Dort saß er auch an diesem Dienstag. Er ließ seine Augen, wie schon so oft, über die Gesichter der verschiedenen Figuren schweifen, und wieder gelang es ihm nicht, deren Ausdruck auch nur annähernd in Worte zu fassen. Sie sprachen allein durch ihre Bildkraft zu ihm, und je länger er schaute, umso lebendiger wurden sie für ihn. Es war ihm, als träte er mit ihnen in einen wortlosen Dialog.
Schon lange saß er hier. Er hatte jedes Zeitgefühl verloren. Ganz weit weg waren die Pläne für die Industrieanlage. Er befand sich in einer Art Zwiegespräch mit der Figur des Petrus: Wie fühlst du dich, direkt neben dem Herrn, fragte er ihn. Und Petrus antwortete ihm:
Ja, ich stehe neben dem Herrn … ich bin eingebunden in das Kollegium der Jünger … aber dennoch fühle ich mich einsam … wage nicht zum Herrn aufzuschauen … will nicht mit dem Blick einem der Brüder begegnen … da ist die Sehnsucht nach etwas Fernem … etwas das tief unter mir liegt … der Himmelsschlüssel in der Hand macht mir Angst … ich habe nicht den Mut, ihn richtig festzuhalten … er droht mir zu entgleiten … ja, ich bewundere den Herrn … aber dennoch habe ich kein Vertrauen in die Zukunft … es wird alles zuschanden werden … der Traum einer besseren Welt wird sich nicht erfüllen …
Da betrat jemand den Raum und blieb hinter ihm stehen.
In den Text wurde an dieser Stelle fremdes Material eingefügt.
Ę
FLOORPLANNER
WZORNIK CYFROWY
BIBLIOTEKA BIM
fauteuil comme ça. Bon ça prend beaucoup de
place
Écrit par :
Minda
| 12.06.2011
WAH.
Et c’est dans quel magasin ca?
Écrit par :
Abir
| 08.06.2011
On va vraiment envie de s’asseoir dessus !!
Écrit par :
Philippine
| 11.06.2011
Aber die Petrusfigur hielt ihn so gefangen, dass er es nicht merkte. Er hörte ganz kurz ein pfeifendes Geräusch, spürte noch einen Stich im Hinterkopf und die Gesichter des Altars verschwammen im Nichts.
*
„Wie geht es der Syrerin?“, fragte Hauptkommissar Travniczek in die Runde, als sie in ihrem Büro zur Morgenbesprechung zusammengekommen waren.
„Soweit ich weiß“, begann Melissa Siebert, „liegt sie weiter im Koma. Die Ärzte meinen, man kann nur hoffen. Aber – sie haben fremde DNA-Spuren an ihrem Körper gefunden. Die sind auf dem Weg hierher. Vielleicht gehören die ja zu jemandem, den wir kennen.“
„Schön wär‘s“, entgegnete Travniczek skeptisch, aber auch verärgert. „Ich bin allerdings wenig optimistisch. Breithaupt hat ja auch nichts Brauchbares gefunden. Grundmann meint, wahrscheinlich mussten da irgendwelche Neulinge eine Mutprobe ablegen. Die sind natürlich noch nirgends registriert. Wenn die Verkehrspolizei besser reagiert hätte, ständen wir jetzt anders da.“
„Aber wenigstens wird das Heim jetzt videoüberwacht“, meinte Brombach. „Da wird sich so etwas wohl nicht wiederholen.“
„Immerhin etwas. Aber – habt ihr wenigstens was zu diesem Lewandowski herausgefunden?“, fragte der Chef ungeduldig.